===== Task input =====

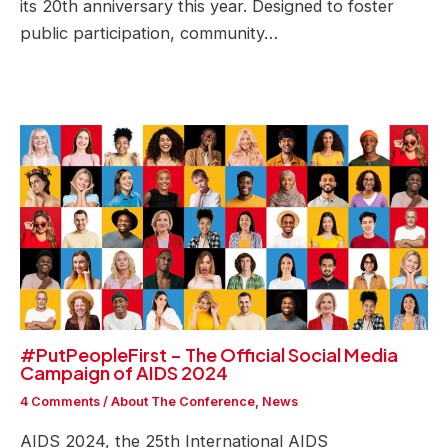
its 20th anniversary this year. Designed to foster
public participation, community…
#PutPeopleFirst – The Official Social Media
Campaign of AIDS 2024
4 Comments
/
About The Conference
,
News
AIDS 2024, the 25th International AIDS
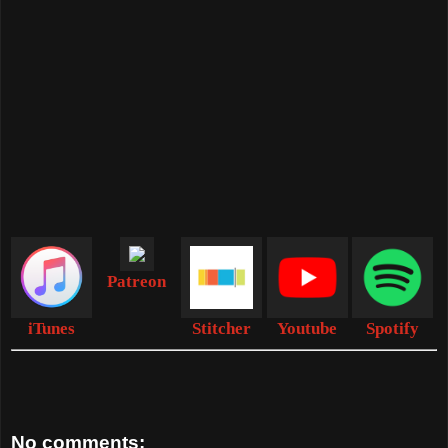
Patreon
iTunes
Stitcher
Youtube
Spotify
No comments:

=====

• **Your instructions**:
Set down, word for word, the line that holds "About The Conference" and all lines after it to the end of the entries above, but not the pictures.

• **Task solution**:
About The Conference
,
News
AIDS 2024, the 25th International AIDS
Patreon
iTunes
Stitcher
Youtube
Spotify
No comments:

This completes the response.